Fearless prediction before the first presidential debate: Obama for the win

It’s probably not particularly controversial to expect Obama to win the debates, particularly the first one.  Despite all of the White House claims downplaying the president’s lack of preparation and conservative claims that Obama can’t speak without a teleprompter, Obama is hands down a better public speaker than Mitt Romney and has repeatedly demonstrated an ability to speak extemporaneously with confidence and authority.  Romney, on the other hand, is not a particularly good public speaker.  During the Republican primary debates, he was prone to gaffes and was frequently upstaged by a sub-par field of contenders.  That said, there is more hindering Romney than theatrics and presentation:  Romney is stuck in a losing position.

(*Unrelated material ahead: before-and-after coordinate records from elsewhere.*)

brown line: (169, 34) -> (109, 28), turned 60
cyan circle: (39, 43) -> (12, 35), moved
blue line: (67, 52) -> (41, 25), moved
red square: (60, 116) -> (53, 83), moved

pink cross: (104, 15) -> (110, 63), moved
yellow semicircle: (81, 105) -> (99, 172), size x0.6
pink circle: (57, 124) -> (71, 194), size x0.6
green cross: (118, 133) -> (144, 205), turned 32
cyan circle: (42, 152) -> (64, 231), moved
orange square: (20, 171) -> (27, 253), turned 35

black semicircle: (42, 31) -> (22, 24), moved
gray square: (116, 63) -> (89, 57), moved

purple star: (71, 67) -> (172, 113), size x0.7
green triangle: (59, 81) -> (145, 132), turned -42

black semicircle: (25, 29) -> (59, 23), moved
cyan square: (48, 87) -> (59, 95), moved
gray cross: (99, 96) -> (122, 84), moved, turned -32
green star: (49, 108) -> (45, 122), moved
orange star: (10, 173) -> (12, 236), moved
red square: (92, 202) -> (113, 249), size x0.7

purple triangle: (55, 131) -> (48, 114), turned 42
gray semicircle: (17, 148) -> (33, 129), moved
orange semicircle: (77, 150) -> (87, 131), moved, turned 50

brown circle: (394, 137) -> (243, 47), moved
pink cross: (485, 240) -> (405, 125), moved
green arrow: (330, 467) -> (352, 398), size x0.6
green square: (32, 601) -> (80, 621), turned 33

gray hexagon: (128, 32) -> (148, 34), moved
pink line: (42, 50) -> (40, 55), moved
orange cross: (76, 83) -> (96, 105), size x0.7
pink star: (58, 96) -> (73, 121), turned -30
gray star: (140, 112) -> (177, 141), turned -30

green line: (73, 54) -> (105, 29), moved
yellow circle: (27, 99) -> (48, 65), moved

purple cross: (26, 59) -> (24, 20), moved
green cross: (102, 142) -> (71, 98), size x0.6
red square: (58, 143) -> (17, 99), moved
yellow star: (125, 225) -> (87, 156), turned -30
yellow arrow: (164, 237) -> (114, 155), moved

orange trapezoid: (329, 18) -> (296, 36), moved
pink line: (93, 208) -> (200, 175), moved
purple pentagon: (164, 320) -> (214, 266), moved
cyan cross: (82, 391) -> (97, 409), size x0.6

Romney is the presidential nominee of a political party that is completely out of step with the American electorate.  Contrary to Fox News and conservative talking points, the majority of the country is not conservative–and never has been.  George W. Bush didn’t get elected because most people are conservatives (I am not completely confident he ever got elected at all–but that’s another post), he got votes by disguising conservatism as something else.  “Compassionate conservatism” was just window dressing to cover up the ugly, every-man-for-himself cutthroat philosophy of modern day conservatism, and even that wispy facade has been completely abandoned (as evidenced by cheers when Ron Paul described someone dying for lack of health coverage).  Romney is hindered by the fact that he is representing a party whose positions run exactly contrary to the national norm.  Objectively, I should feel bad for him: He’s in an impossible position.  Honestly, I just think he’s a putz and deserves what he’s going to get.

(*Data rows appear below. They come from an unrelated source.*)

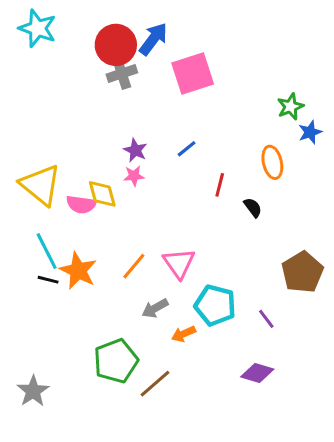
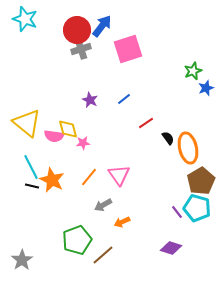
orange ellipse: (272, 162) -> (188, 148), moved, size x1.4
pink star: (134, 176) -> (83, 143), moved
red line: (220, 185) -> (146, 123), turned 42
cyan pentagon: (215, 305) -> (197, 208), moved

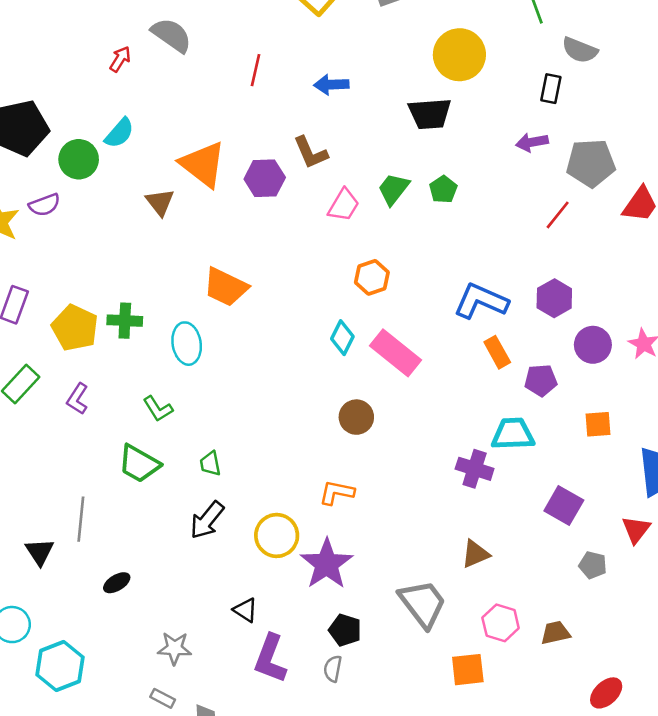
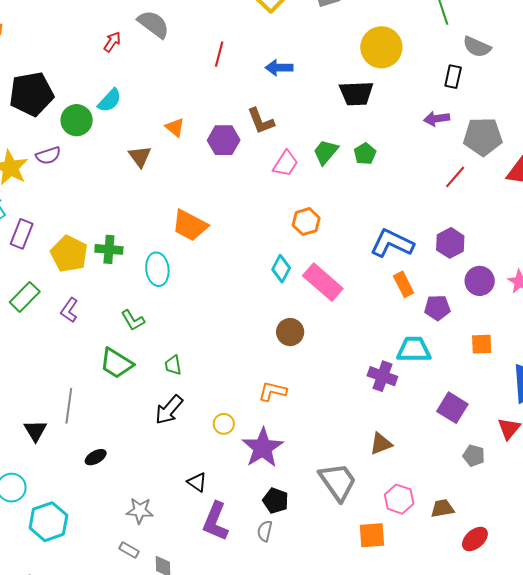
orange triangle: (203, 164) -> (175, 127), size x0.5
yellow circle: (277, 535) -> (224, 424), size x0.6
red ellipse: (606, 693) -> (475, 539), moved

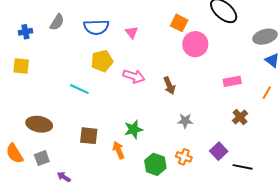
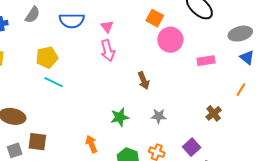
yellow pentagon: (102, 61) -> (47, 57), moved
pink arrow: (134, 76) -> (108, 51), moved, turned 55
pink rectangle: (232, 81) -> (206, 61), moved
green star: (134, 129) -> (120, 117), moved
brown square: (89, 136) -> (37, 142), moved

Just hang out below me, maybe something helpful will “trickle down”.

Romney is basically facing a terrible choice for any candidate:  he either plays to his base and goes hardcore conservative–which pisses off most of the electorate and makes him unelectable–or he swings hard moderate, plays to his record as governor as Massachusetts (his only elected role) and attempts to woo the undecided middle.  What makes this a terrible choice is that attracting the voters he needs to attract will alienate him from the voters he should already have in the bag.  It only pays off if he wins more voters than he kills in the process.  I can honestly say I don’t envy the man; it’s like a Hobson’s Choice where all the horses are dead.  It’s as if all he’s choosing is which flies he wants to hang around with.

There is a slight possibility that Romney can pull something off.  He could achieve a miracle, he could turn his campaign around.  That is all hinged on him turning in a great debate performance, one in which he comes across as reachable, erudite, informed and in touch.  A debate performance in which he strikes a chord as a champion of the people, who understands the plight of the electorate in these troubling times, while simultaneously casting Obama as the Lord of Wall Street and the defender of the Privileged class.

For Romney to do this, he would need to have a masterful debate performance.  He would need to be charming, erudite, reachable, comfortable, honest, accurate, confident, and brilliant.  Id Est, Mitt Romney would need to be everything that he has not been during every other minute of his entire political career.

It’s possible, of course.  It’s not likely.  Romney is a third rate amateur politician going up against a seasoned professional.  Obama tore McCain up in 2008, and McCain was a seasoned, veteran politician with 40 years in the game–Romney has won exactly one election, and that against a weak opponent.

My prediction is that Mitt Romney can count this debate as a victory if he doesn’t thoroughly embarrass himself–but that the likelihood of that happening is slim to none.

Realistically, I think he’ll say a lot of halfway stupid things that the media will try and spin as not nearly as asinine as they are, if only to preserve their “bipartisan” reputation and pretend this is still a race.

Fearless prediction: Mitt will lose at least three polling points in the two weeks after this debate, above and beyond all the points he’s already lost in the three weeks preceding it.  Three points may not sound like much, but this close to election day–when most voters have all but made up their minds–that would represent a huge swing.  Given that most politicians have solidified their base voters and are only playing for the small minority of swing voters by this point, three points would be a major victory.  I predict Obama will have it.